These “best-performers” would be selected based on their records in three areas --
ruling justly, investing in people, and pursuing sound economic policies.
In FY2006, Jordan was listed by the Millennium Challenge Corporation (MCC)
as a threshold country in the lower middle-income bracket. On September 12, 2006,
the MCC's Board of Directors approved up to $25 million in Threshold Program
assistance for Jordan. These funds may be used to accelerate domestic reforms to
allow Jordan to qualify for the MCC's larger Compact funding program. MCC

CRS-22
Compact grants may be as large as several hundred million dollars. The MCC funds
may be used to support Jordan's reform efforts to increase government transparency
and accountability and enhance the efficiency and effectiveness of customs
administration. According to the MCC, the Jordan Threshold Program will, among
other things, provide technical assistance and training to increase participation in
local elections and institute programs to improve relations and collaboration among
municipalities, citizens, and the private sector in 9 of Jordan's 99 municipalities.
USAID is the main U.S. government agency charged with implementing the Jordan
Threshold Program.
In November 2005, the Millennium Challenge Corporation (MCC) suspended
Yemen's eligibility for assistance under its Threshold Program, concluding that
corruption in the country had increased after Yemen was named as a potential aid
candidate in FY2004. Yemen became eligible to reapply in November 2006 and had
its eligibility reinstated in February 2007, nearly six months after it held what some
observers described as a relatively successful presidential election.
Morocco was named eligible for Millennium Challenge Compact assistance on
November 8, 2005. To date, it has not received MCA funds, and the MCC may make
a final determination on up to $700 million in Compact funds for Morocco by July
2007. According to the MCC’s scorecard for Morocco, the government scores below
the median in almost all areas related to political reform but performs better in fields
related to economic freedom and investments in people.30
The Middle East Partnership Initiative (MEPI). MEPI is a U.S. State
Department-run program that funds democracy promotion, economic development,
and education in the Arab world. In 2004, MEPI began issuing small grants directly
to non-governmental organizations (NGOs) in the Middle East in order to support
political activists and human rights organizations. Congressional action played a
large role in facilitating MEPI’s small grants program. The FY2005 Consolidated
Appropriations Act (P.L. 108-447) stipulated that U.S. funds for democracy and
governance activities in Egypt were no longer subject to the prior approval of the
Egyptian government. Now, U.S. government agencies can channel funds toward
NGOs in Egypt in coordination with an independent board of Egyptian political
activists and experts.
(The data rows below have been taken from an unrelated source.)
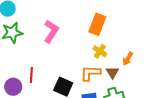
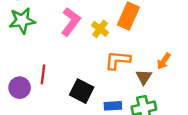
yellow cross: (100, 51) -> (100, 29), moved
orange L-shape: (90, 73) -> (118, 60), moved

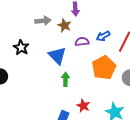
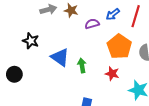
blue triangle: (57, 56) -> (60, 57), moved
red star: (83, 106) -> (112, 74), moved

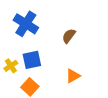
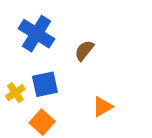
brown semicircle: (69, 36) -> (84, 51), moved

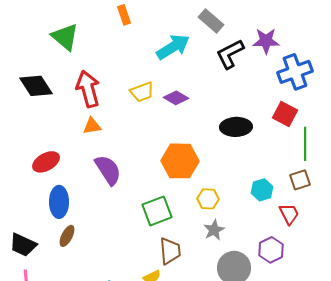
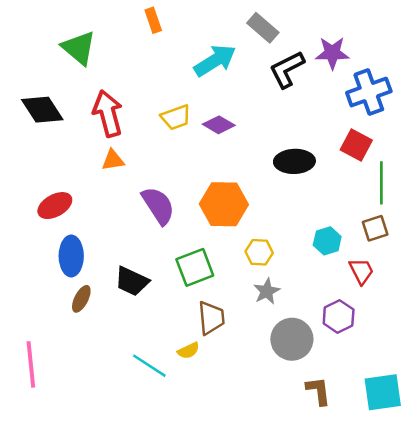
purple semicircle: (108, 170) -> (158, 206), moved
black trapezoid: (23, 245) -> (132, 281), moved

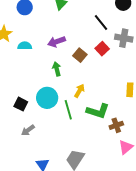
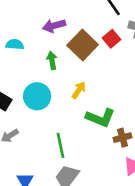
cyan semicircle: (25, 46) -> (15, 44), moved
brown square: (80, 55) -> (83, 45), size x1.6
green line: (68, 110) -> (60, 145), moved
Consequently, MEPI grants were awarded to some NGOs to
help train election monitors for the 2005 presidential and parliamentary elections in
Egypt. MEPI also provides grants to fund political opposition activities in Iran and
Syria.
As part of the “Broader Middle East & North Africa Initiative,” MEPI also
partially finances the Foundation for the Future, a multilateral, not-for-profit entity
that provides micro-financing and other forms of financial assistance in support of
democracy and reform. A recent Washington Post article noted that the Foundation
for the Future has made no grants and held only two board meetings since its creation
30 The MCC’s Morocco scorecard is available online at
[http://www.mcc.gov/selection/scorecards/2007/lmic/score_fy07_lmic_morocco.pdf]

CRS-23
in 2005.31 In May 2007, the Foundation’s board awarded grants to five proposals,
including a center for media excellence for the region, a civil society resource center,
the promotion of an independent judiciary in Egypt, funding for the Palestinian
central election committee and a human rights education program for women.
Although some observers have praised MEPI programming for reaching out to
reformers through its small grant program, critics charge that MEPI’s agenda is too
broad and that it merely duplicates the existing work of development agencies.
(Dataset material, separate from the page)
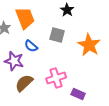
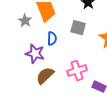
blue semicircle: (31, 46) -> (52, 39), turned -128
Critics charge that MEPI has little credibility in the Arab world as it awards grants
to mostly American-run organizations to implement programs with little long-term
impact.32 Some experts have recommended that MEPI be transformed into a private
foundation in order to partly disassociate it from direct U.S. government control. U.S.
officials have rejected this idea, asserting that the United States needs such policy
tools to effect change in the region.
Table 10. Middle East Partnership Initiative Appropriations,
FY2003-FY2008 Request
(regular and supplemental appropriations; current year $ in millions)
FY2003 FY2004
FY2005
FY2006
FY2007
FY2008
Actual
Estimate
Request
90.000
89.400
74.400
113.800
N/A
75.000
Restrictions on Aid to the Palestinians33
Annual Foreign Operations Appropriations measures include several limitations
on funding for Palestinian organizations and institutions including the following
provisions:
! Limitation on Assistance to the Palestinian Authority. Bans
direct U.S. assistance to the Palestinian Authority (PA) unless the
President submits a waiver to Congress citing that such assistance is
in the interest of national security. The waiver can be for up to one
year, and must be accompanied by a report to the appropriate
congressional committees on PA actions to stop terrorism.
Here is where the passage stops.